A New Way to Use Facial Recognition to Find Photos of You
A startup is trying to make it simpler to find photos of you that were taken by people you know and professional photographers by using a combination of facial recognition, GPS, and time-stamping to track the images down.
Waldo, a startup based in Austin, Texas, plans to release a smartphone app in two to three months that asks you to snap a selfie. It then uses that selfie—along with your locations over time—to figure out if any photos have been taken of you at, say, a rock concert or a wedding that have been shared with Waldo. Any photos it finds are then dropped into an album in the app on your smartphone, and an alert will let you know that they’ve arrived.

The company, which recently received $5 million in funding in a round led by venture capital firm Upfront Ventures, plans to release Waldo as a free iPhone app initially (an Android version is in the works). Users will be able to share their own photos with the app, so friends can ask Waldo to find any that they’re in, and any photos of you that Waldo finds can then be downloaded or shared on social media. There will also be a way to let the app know who your friends are, so that if users allow it to, it can proactively sort through their images and ask if it’s okay to share them with you.
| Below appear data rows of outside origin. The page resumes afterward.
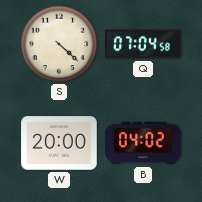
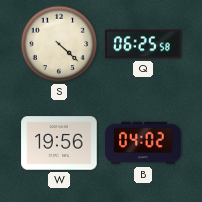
Q: 07:04 -> 06:25
W: 20:00 -> 19:56
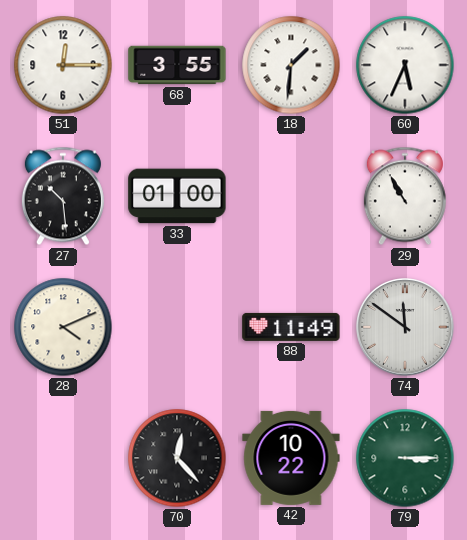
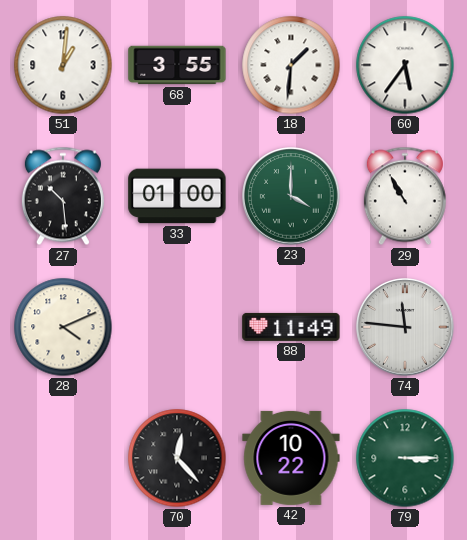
51: 12:15 -> 1:01
60: 5:34 -> 5:36
23: none -> 4:00
74: 11:51 -> 11:46
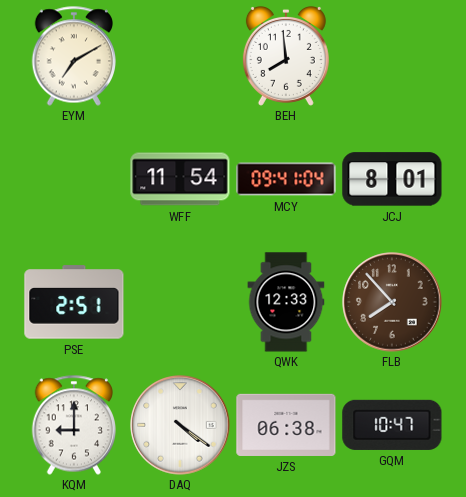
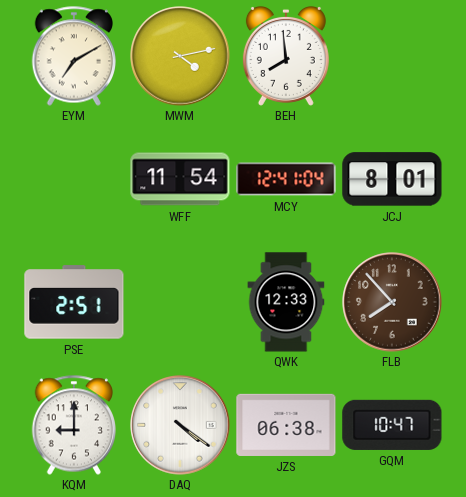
MWM: none -> 4:13
MCY: 09:41 -> 12:41
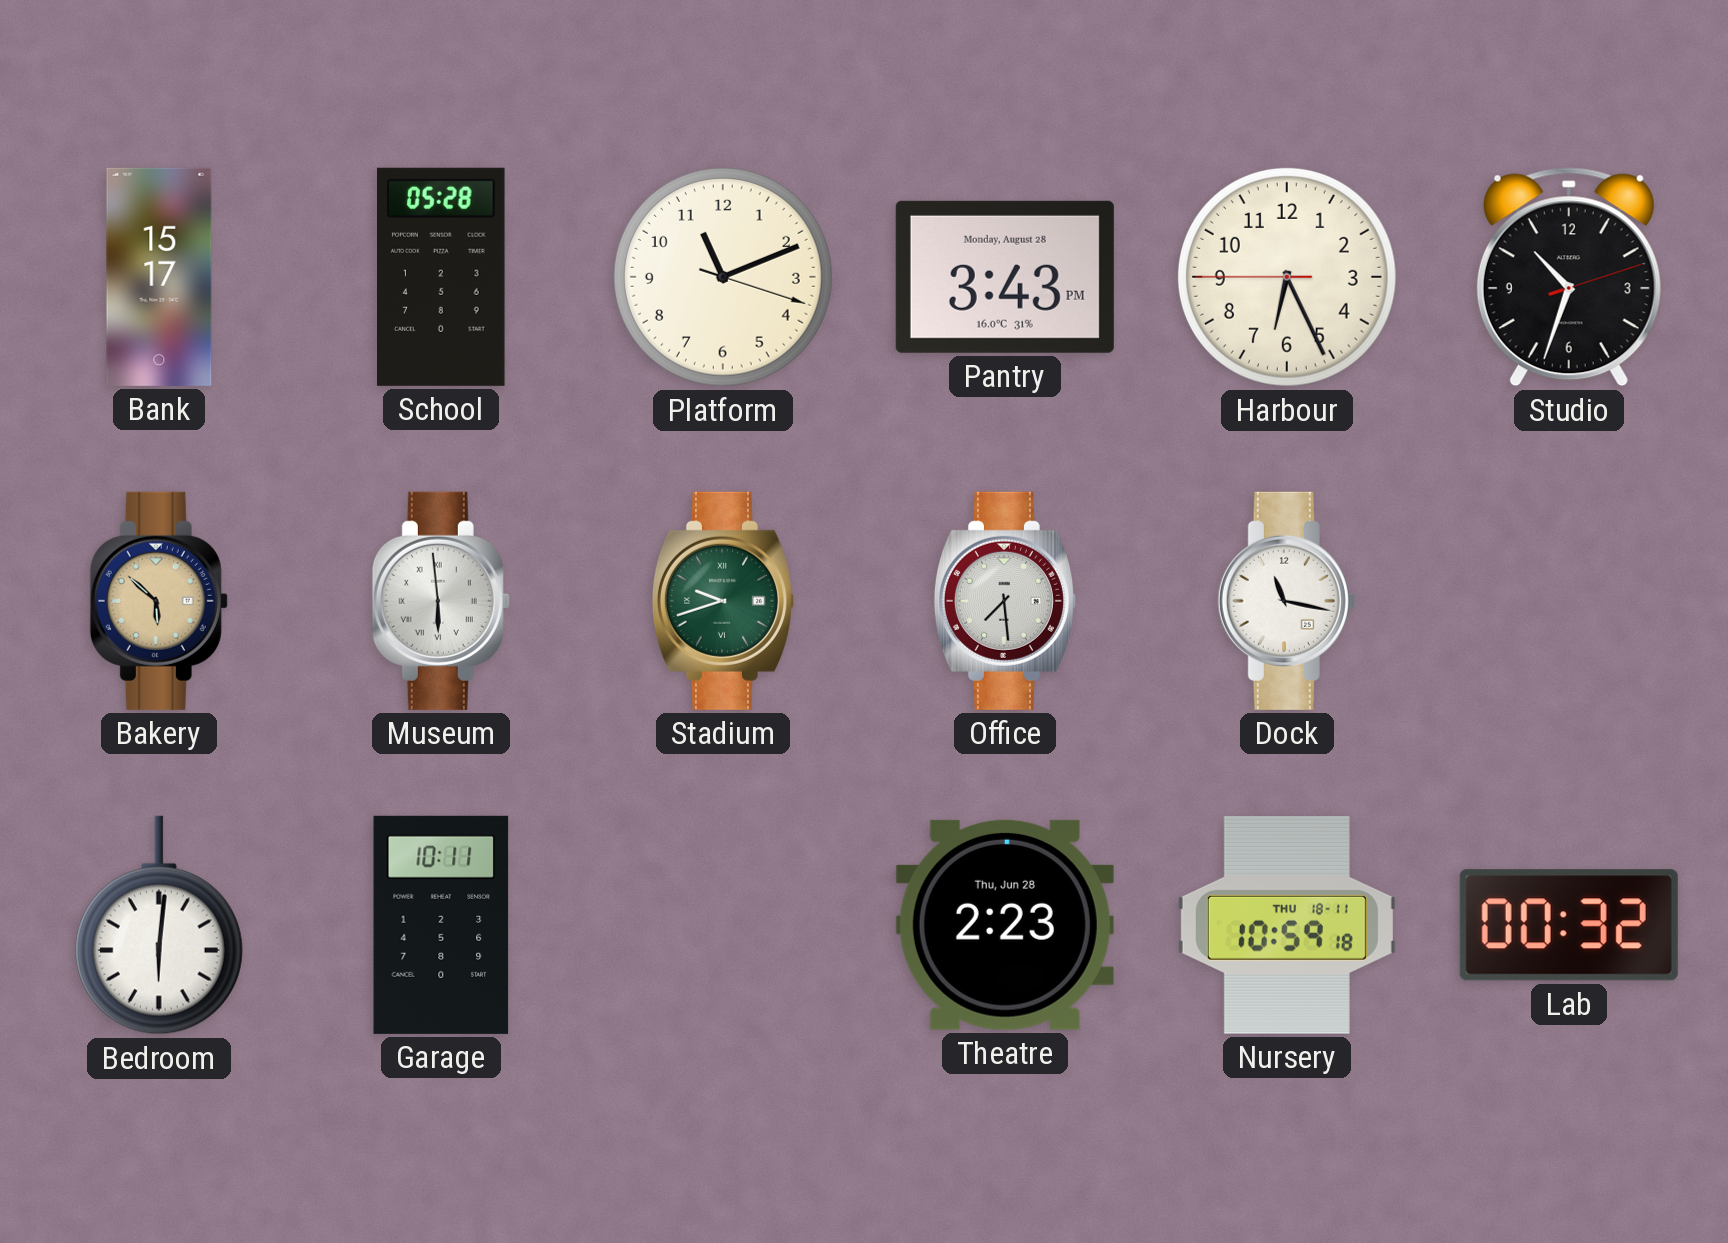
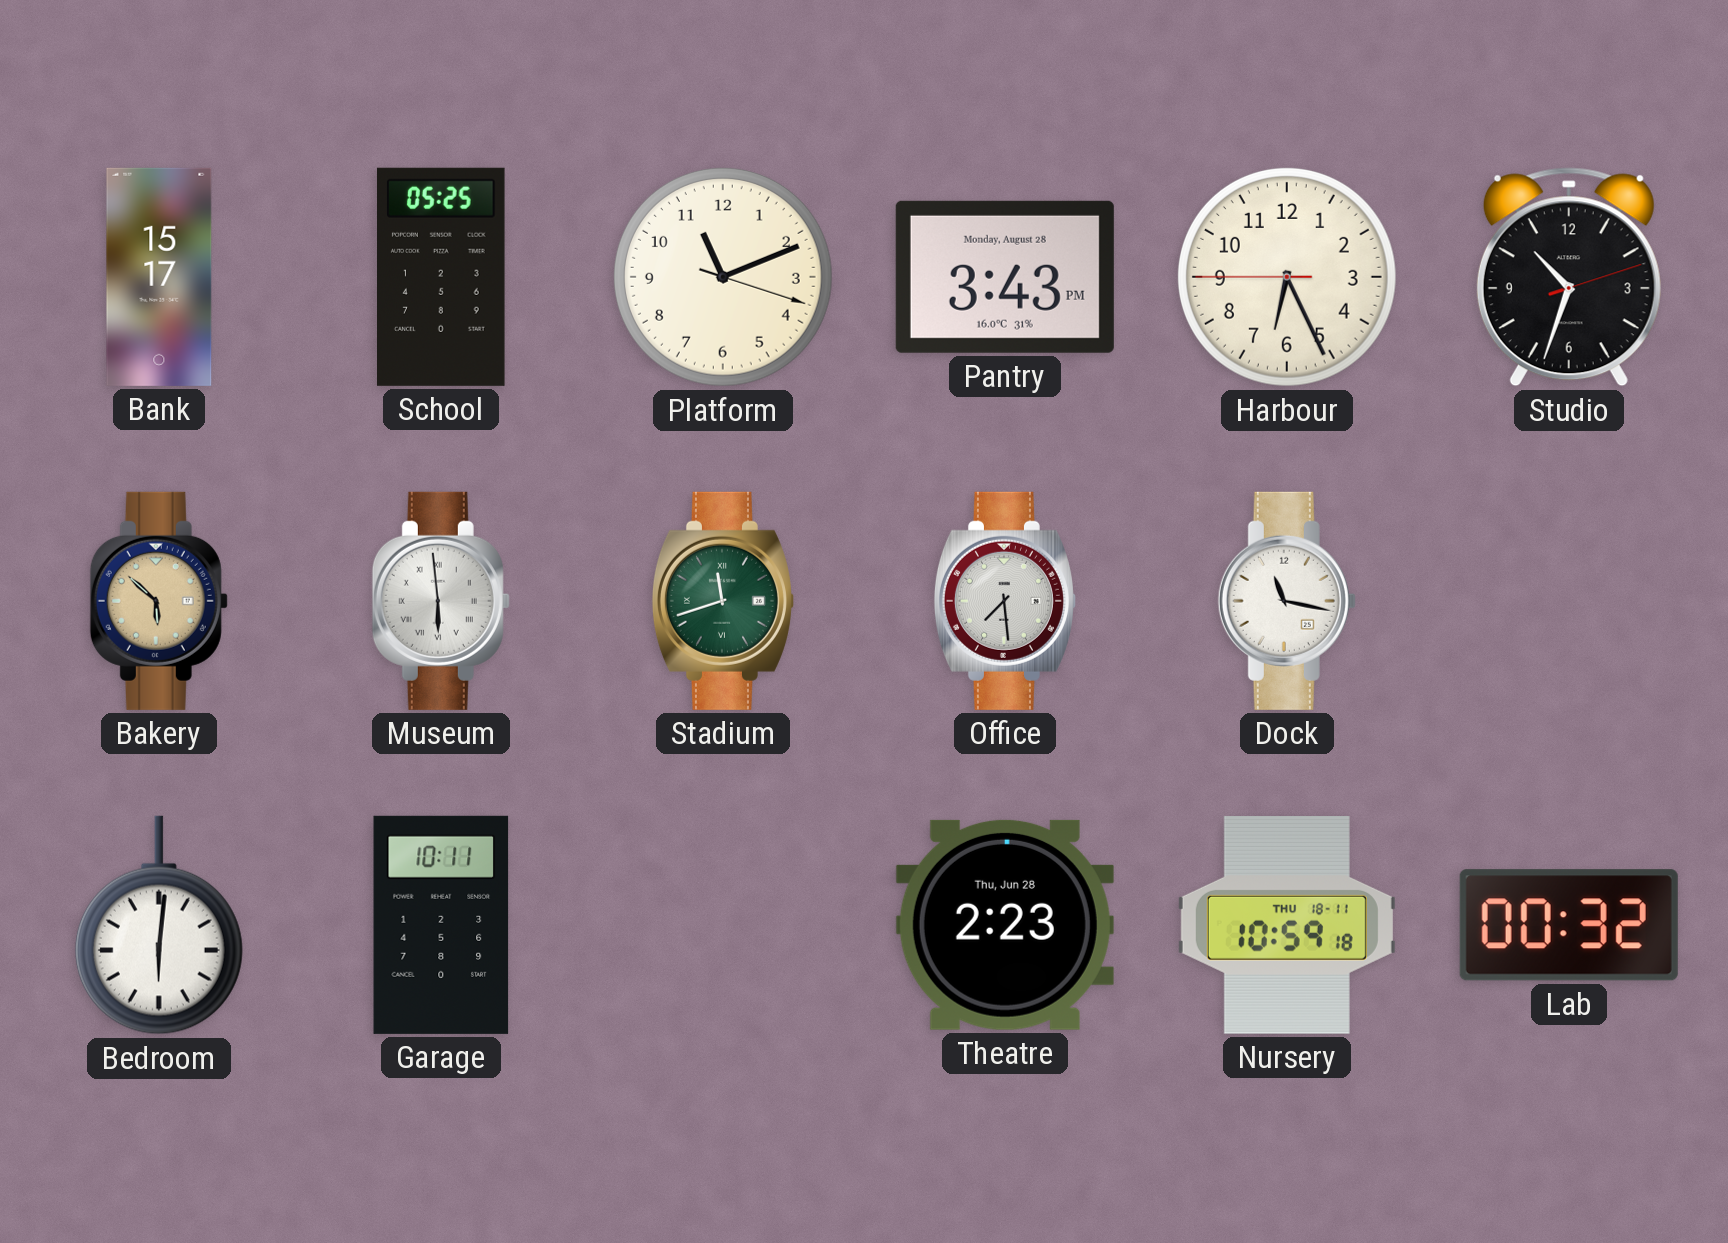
School: 05:28 -> 05:25
Stadium: 9:42 -> 11:42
“We’re going to make it really painless to get those so you’re not constantly nagging and saying, ‘Hey, will you text me that photo from that party the other night?’” CEO and cofounder Rodney Rice says.
Facial recognition for photos is already available in a number of consumer-geared applications, such as Facebook, which can recognize your friends in photos you upload, and Facebook’s Moments app, which uses the technology to find you in photos that others have taken and suggests you send images of your friends to them.
Waldo isn’t just aiming at consumers, though. It’s also trying to entice professional photographers, some of whom are currently participating in a private beta test of its service, by allowing them to use the app to sell images to people they photograph at events. At a music festival, for instance, a photographer might take a photo of you that Waldo can then surface, and if you like a watermarked proof of it, you can buy a copy of the image.
If you don’t have the app, Waldo will also support texting to find images, Rice says, so a photographer could hand you a card with a special hashtag on it and a number that you could text it to (along with a selfie) to see if any photos of yourself have been uploaded at, say, a baseball game.
Not surprisingly, the app plans to take a cut of the revenue that photographers bring in by selling images through the app.